/DRL-assortment

Primary LanguageJupyter Notebook

Deep Reinforcement Learning for Online Assortment Customization: A Data-Driven Approach

The code of the paper Deep Reinforcement Learning for Online Assortment Customization: A Data-Driven Approach is presented at this repository. The code works with Python3.9 and torch1.13. The folder rlGT is used for simulation with rank-list ground truth. The folder rlGT_reuse is used for simulation with reusable products and rank-list ground truth. The folder expedia is used for expedia data pre-processing.
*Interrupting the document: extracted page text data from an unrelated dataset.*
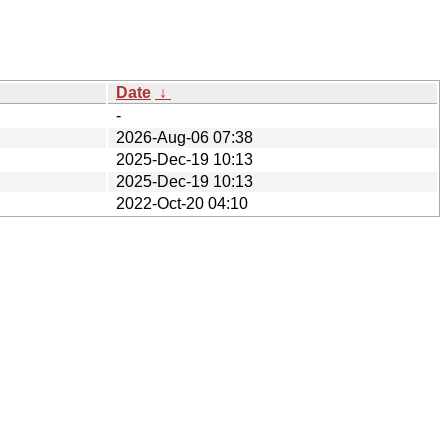
Date
↓
-
2026-Aug-06 07:38
2025-Dec-19 10:13
2025-Dec-19 10:13
2022-Oct-20 04:10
The folder realdata is used for simulation with expedia data.

rlGT

main.py is the file to call to start the training. uti.py includes functions for data generating and choice model fitting, and the results are saved in folder GT. train.py is used for training and testing. net.py instantiates the A2C agent and other_agents.py provides benchmark agents instantiations . env.py simulates the rank-list based environment. feature.py instantiates the resnet choice model.

to run the training for 10 products, each with 10 initial inventory levels, 4 types of customers, cardinality 4, and Load Factor 1.0 :

python main.py --A2C=True --num_products=10 --ini_inv=10 --num_cus_types=4 --cardinality=4 --seed_range=20 --net_seed=10 --net_seed=0 --share_lr=0.001 --actor_lr=0.0001 --critic_lr=0.0001 --step=100 --lr_min=0.00001 --e_rate=0.001 --a_rate=1 --c_rate=1 --lr_decay_lambda=0.999

to run with different Load Factors, change ini_inv to 8, 9, 11.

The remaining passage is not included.